Булатов мягко укоряет:
— Наталья, милая, не делайте из людей стереотипы. На ваш взгляд он всего лишь пожилой руководитель, который дрожит за собственный престиж, боится конкуренции и держит молодых коллег в черном теле. А Балкарей талантлив и энергичен.
— То-то он вашу коробку управления похерил.
Булатов улыбается, как будто ему напомнили о чем-то очень приятном.
— А мой вариант ему понравился. Жаль, говорит, я раньше не взялся. Понимаете, ему интересно сотворенное другим.
— А потом он закрылся на неделю у себя в номере и вышел оттуда совсем зеленый.
— И дал блестящий проект! Он всего лишь уменьшил шлицы втулок, до чего я все же не додумался.
Булатов ликует и берет в широкое лоно своего ликования и Пименову, и юношей, и Яхина с Николаем Кузьмичом, и весь их порывистый и вроде бы сумбурный разговор приобретает цельность, даже отточенность. Тарасенко придвигает свой стул поближе ко мне, дует на чай и шепчет:
— Слушайте и мотайте на ус. Может быть, запечатлеете.
Я чувствую, как вспыхивает мое лицо. Значит, Булатов разговаривает с ними обо мне! Они знают меня. Вспышка смущения мало-помалу сменяется счастливым покоем, и мы вполголоса разговариваем с Тарасенко. Он приглашает меня на испытания нового автогрейдера, я обещаю — обязательно, обязательно! Потом он рассказывает, что до недавнего времени работал в инструментальном цехе, а еще раньше шофером, учился в вечернем техникуме, а нынче намерен сдавать в политехнический. Но побаивается английского. Он посмеивается:
— Я не мечтаю читать в оригинале американских инженеров, мне бы на тройку сдать вступительный.

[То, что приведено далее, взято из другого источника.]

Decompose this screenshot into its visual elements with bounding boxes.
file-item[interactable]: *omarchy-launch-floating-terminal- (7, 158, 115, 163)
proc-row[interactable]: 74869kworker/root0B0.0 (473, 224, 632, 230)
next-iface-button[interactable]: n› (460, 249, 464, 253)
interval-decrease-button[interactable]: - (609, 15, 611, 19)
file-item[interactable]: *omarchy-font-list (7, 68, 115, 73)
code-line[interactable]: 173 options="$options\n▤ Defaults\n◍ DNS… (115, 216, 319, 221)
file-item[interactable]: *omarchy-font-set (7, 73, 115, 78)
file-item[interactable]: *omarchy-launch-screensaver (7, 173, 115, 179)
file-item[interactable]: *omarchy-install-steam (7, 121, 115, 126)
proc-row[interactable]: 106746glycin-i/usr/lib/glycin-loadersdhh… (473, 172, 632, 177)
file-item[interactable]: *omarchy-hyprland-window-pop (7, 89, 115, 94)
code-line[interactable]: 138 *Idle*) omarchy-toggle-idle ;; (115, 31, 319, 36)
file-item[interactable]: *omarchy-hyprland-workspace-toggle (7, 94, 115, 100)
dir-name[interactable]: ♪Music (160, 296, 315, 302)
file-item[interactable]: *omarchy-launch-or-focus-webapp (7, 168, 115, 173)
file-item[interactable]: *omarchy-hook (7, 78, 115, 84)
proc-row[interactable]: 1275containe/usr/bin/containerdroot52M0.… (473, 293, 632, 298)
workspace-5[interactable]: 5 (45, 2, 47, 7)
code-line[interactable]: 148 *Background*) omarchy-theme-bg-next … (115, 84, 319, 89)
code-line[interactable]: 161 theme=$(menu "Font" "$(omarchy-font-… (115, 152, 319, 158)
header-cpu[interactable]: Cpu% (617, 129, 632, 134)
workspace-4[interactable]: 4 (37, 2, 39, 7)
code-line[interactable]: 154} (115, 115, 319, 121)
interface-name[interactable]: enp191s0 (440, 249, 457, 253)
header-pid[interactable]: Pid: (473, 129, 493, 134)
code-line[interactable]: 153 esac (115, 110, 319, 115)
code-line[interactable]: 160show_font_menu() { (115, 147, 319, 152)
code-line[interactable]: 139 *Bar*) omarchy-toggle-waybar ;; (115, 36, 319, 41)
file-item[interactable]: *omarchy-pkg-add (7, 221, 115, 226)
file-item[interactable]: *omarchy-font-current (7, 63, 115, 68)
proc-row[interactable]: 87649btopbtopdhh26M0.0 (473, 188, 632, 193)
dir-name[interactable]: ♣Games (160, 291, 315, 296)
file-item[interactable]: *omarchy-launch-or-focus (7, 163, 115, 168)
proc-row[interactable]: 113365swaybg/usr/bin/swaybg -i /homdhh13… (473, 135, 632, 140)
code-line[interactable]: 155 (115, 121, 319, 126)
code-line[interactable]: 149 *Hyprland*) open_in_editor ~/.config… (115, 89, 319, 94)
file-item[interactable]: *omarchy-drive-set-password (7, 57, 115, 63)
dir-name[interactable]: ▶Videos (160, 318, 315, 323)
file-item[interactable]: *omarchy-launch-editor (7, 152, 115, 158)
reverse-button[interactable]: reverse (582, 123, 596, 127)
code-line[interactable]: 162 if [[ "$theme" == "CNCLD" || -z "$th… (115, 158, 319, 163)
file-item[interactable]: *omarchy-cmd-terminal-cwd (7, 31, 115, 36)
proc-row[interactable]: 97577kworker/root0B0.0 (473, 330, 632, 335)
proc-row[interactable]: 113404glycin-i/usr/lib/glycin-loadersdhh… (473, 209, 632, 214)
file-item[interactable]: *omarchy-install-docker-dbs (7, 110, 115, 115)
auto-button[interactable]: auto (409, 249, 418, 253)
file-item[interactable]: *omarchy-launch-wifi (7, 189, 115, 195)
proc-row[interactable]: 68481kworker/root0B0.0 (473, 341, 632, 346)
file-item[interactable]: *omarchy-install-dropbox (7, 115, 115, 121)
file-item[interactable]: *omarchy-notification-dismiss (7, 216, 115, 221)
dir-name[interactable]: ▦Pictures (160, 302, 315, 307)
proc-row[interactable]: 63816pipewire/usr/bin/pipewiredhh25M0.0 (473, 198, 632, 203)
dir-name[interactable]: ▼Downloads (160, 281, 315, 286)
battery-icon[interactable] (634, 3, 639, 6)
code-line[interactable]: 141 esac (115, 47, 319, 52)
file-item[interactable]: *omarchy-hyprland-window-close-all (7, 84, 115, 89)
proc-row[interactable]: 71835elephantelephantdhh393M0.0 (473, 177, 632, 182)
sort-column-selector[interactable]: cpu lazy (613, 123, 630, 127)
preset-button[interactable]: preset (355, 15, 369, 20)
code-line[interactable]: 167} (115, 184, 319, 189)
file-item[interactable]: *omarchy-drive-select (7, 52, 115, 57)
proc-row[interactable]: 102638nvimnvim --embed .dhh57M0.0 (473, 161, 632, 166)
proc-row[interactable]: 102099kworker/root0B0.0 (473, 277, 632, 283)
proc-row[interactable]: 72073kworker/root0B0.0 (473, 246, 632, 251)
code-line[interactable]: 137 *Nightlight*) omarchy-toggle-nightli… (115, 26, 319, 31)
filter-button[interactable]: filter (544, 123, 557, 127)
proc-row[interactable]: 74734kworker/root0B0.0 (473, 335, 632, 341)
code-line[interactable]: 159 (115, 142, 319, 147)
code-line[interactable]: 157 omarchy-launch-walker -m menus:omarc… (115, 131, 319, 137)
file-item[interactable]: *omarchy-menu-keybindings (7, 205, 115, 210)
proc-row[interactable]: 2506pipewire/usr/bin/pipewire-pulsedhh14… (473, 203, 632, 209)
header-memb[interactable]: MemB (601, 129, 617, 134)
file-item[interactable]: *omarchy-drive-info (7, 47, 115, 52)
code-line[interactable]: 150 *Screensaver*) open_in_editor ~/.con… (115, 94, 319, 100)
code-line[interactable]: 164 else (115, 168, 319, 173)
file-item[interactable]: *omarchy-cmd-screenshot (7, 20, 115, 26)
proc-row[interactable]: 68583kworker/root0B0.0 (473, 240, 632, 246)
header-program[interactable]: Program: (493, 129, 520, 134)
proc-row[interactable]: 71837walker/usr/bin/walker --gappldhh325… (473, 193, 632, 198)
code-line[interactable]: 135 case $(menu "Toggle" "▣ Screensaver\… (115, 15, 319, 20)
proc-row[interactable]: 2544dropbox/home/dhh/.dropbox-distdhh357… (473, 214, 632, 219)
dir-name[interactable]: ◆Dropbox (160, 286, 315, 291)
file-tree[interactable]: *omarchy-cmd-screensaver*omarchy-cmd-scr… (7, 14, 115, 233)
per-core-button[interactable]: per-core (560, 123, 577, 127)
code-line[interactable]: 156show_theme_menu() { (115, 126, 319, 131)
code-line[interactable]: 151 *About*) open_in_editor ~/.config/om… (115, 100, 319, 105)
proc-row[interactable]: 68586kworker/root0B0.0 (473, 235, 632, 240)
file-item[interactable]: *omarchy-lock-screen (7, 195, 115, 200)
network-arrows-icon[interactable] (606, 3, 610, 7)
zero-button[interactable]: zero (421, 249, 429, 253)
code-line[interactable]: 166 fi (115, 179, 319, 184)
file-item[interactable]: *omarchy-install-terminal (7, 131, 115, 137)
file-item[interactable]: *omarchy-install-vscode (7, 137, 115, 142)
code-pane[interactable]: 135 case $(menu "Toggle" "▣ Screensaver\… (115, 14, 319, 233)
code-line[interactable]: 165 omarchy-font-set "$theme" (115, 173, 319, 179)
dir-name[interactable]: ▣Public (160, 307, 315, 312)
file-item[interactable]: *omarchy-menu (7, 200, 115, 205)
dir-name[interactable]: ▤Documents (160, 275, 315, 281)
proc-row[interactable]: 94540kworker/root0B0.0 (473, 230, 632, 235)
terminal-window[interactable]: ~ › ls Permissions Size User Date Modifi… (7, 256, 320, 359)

Значит, они знают и про то, что я перевел статью из американского журнала. Голова моя кружится, мне грезится моя дружба с Тарасенко и его товарищами. У нас будут долгие разговоры, споры о технике, искусстве, веселые мытарства на испытаниях машин, встречи в уютных кафе.

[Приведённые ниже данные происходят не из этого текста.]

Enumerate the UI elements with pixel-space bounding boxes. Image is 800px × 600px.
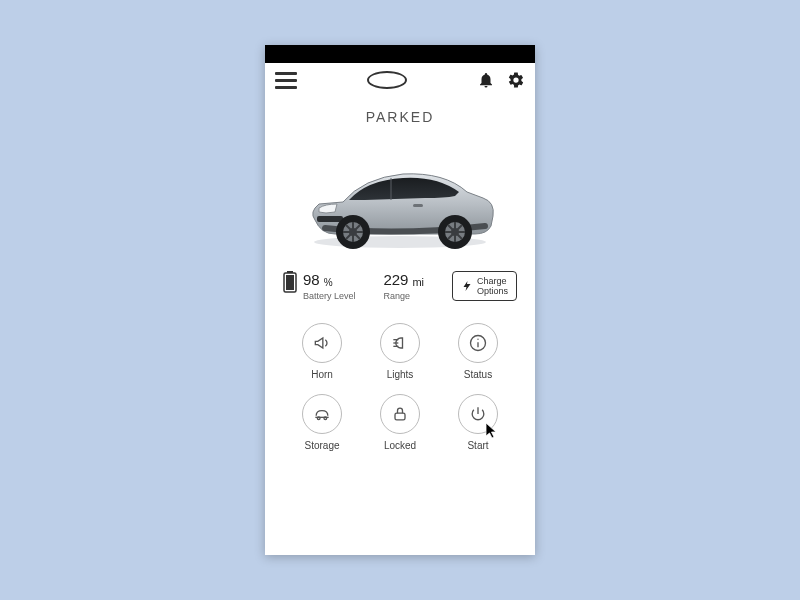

— А хотите, мы будем вместе заниматься? — предлагаю я Тарасенко. — Мне это не трудно, ведь я тоже нынче поступаю.
— Спасибо, — задумчиво отвечает Тарасенко. Кажется, он думает о том же, о чем и я, все глубже погружаясь в мечтания о нашей дружбе, и не слышит вновь закипающего спора своих коллег. И вдруг он вскакивает: — Канаты надо сокращать! Балкарей, по-моему, забывает золотую истину: катить лучше, чем толкать. Балкареевский отвал не годится. Наш способен именно катить вынутый грунт.
Опять язвит неугомонная Пименова:
— Значит, Балкарей запрется у себя в номере и через неделю ошарашит новым отвалом.

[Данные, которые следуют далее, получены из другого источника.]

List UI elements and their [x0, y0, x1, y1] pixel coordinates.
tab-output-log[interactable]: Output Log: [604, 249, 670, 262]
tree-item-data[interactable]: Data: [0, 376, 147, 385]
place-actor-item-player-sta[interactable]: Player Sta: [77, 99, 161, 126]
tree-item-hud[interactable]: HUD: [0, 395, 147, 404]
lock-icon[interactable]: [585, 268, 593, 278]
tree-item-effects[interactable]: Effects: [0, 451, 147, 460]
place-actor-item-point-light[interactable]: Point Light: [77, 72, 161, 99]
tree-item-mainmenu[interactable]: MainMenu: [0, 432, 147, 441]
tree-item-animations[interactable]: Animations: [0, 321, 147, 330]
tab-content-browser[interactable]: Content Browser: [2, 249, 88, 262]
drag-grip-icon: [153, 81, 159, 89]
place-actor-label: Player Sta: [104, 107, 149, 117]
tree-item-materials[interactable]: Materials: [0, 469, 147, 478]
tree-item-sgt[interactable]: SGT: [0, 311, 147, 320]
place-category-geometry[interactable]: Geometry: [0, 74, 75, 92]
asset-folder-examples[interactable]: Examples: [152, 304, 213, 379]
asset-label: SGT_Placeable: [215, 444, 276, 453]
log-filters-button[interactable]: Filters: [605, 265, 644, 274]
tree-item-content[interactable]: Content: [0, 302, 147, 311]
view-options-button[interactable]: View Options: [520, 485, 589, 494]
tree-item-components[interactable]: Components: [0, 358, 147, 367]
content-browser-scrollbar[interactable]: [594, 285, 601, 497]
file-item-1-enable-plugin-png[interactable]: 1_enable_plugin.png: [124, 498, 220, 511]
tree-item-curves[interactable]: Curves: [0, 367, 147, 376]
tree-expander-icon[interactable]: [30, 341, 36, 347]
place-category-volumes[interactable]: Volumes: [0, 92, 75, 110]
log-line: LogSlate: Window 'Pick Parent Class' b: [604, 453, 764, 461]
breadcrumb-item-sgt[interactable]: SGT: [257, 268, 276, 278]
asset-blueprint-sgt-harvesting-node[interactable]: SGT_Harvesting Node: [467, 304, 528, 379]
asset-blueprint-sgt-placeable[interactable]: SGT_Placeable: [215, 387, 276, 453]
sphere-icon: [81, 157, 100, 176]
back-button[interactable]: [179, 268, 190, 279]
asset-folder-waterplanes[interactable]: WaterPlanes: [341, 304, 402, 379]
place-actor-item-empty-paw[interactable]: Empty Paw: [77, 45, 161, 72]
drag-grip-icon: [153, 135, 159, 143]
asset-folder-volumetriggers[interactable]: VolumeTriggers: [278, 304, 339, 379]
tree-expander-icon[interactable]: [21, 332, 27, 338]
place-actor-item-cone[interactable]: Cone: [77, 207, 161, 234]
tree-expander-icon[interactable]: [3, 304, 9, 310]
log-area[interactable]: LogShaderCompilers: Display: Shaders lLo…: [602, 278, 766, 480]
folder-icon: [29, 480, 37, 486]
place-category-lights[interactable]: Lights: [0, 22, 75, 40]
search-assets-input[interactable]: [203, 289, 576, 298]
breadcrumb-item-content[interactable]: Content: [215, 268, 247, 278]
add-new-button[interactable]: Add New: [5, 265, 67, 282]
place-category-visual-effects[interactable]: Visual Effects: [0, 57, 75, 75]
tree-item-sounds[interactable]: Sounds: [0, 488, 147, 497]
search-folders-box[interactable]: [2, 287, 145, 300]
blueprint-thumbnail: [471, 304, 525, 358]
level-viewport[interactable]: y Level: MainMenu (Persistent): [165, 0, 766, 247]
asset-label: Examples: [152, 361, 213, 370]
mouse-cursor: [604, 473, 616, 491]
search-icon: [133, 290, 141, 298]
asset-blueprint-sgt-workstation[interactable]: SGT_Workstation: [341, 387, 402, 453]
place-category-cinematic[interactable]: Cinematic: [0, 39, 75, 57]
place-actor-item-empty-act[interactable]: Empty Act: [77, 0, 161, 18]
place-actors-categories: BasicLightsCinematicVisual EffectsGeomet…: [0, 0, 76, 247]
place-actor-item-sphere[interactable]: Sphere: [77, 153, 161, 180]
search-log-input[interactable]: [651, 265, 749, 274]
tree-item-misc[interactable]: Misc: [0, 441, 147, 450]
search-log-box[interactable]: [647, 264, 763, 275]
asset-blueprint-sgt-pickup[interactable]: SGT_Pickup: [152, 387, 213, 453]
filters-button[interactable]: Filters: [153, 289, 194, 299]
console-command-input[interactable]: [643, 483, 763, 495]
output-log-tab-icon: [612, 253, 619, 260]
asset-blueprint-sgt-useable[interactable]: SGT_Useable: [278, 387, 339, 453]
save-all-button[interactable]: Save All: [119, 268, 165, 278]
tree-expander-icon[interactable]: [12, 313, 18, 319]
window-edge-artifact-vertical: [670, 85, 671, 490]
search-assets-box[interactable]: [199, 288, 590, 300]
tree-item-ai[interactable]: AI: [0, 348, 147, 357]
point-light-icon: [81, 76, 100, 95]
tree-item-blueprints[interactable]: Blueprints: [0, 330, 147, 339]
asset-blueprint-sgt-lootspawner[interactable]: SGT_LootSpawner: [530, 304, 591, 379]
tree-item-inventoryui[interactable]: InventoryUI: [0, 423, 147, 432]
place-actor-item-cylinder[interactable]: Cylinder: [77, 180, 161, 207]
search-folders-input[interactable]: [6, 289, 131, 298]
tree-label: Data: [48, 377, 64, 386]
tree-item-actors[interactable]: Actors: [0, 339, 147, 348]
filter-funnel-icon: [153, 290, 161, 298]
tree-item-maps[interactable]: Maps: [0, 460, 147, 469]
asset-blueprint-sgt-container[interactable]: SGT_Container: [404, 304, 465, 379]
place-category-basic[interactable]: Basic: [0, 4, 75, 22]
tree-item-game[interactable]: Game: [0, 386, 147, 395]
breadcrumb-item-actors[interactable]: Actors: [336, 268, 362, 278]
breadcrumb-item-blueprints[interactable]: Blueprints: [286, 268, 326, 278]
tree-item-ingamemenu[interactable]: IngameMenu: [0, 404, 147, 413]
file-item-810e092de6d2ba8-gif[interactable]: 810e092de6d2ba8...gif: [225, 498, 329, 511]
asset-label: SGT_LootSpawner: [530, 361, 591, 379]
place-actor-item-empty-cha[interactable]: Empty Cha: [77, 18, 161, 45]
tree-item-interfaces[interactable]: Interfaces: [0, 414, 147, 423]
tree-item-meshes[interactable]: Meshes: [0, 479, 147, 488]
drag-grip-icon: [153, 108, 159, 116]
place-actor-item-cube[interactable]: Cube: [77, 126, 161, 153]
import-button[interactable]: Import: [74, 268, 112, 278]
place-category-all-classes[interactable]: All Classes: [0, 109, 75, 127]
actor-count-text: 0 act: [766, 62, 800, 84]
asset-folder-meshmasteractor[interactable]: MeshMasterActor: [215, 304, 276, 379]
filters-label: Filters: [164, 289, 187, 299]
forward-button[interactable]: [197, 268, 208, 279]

Булатову, очевидно, надоело одно и то же у Пименовой, он хмуро обрывает ее:
— Не такой уж он щепетильный в своей гордыне.
Вскоре гости начинают собираться, и опять, как в первые минуты появления, они смущены — их сборы похожи на суматошное отступление. Теснятся в коридоре, поспешно, наперебой благодарят маму и словно проваливаются в сумеречную раму двери.
Я был в том возрасте, когда чувствуешь неукротимое желание иметь собеседника и товарища старше, умудренней, чем ты сам. Но похожая тяга, только уже к молодому собеседнику, наступает, видать, и у человека пожилого. Я-то с годами бывал не так пылок и доверителен с отчимом, хотя мое уважение ничуть не поколебалось. А в нем, напротив, эта тяга усиливалась с годами, и самые подробные разговоры мы вели, когда он уже оставил свою работу конструктора.
Он бывал доверителен со мной, но уже смущал меня этим. Своими откровениями, может быть, он пресек страсть к писанию воспоминаний, что делывают многие из стариков, оставшись без дела или просто ощутив тяжесть годов. Забегая вперед, скажу, что, пролежав после инфаркта три месяца в больнице и вернувшись домой, он, видать, хотел кое-что записать. Так, на глаза мне как-то попалась ученическая тетрадка в линейку, на обложке которой было поставлено: «Несколько о себе». На первой странице: «Говорят, человек должен оставить свой след. Есть ли он у меня?» Мне почему-то до сих пор смешно за эту корявую, даже не совсем грамотную запись. Но потом он выдрал из тетрадки обложку и первый лист и никогда больше не брался писать.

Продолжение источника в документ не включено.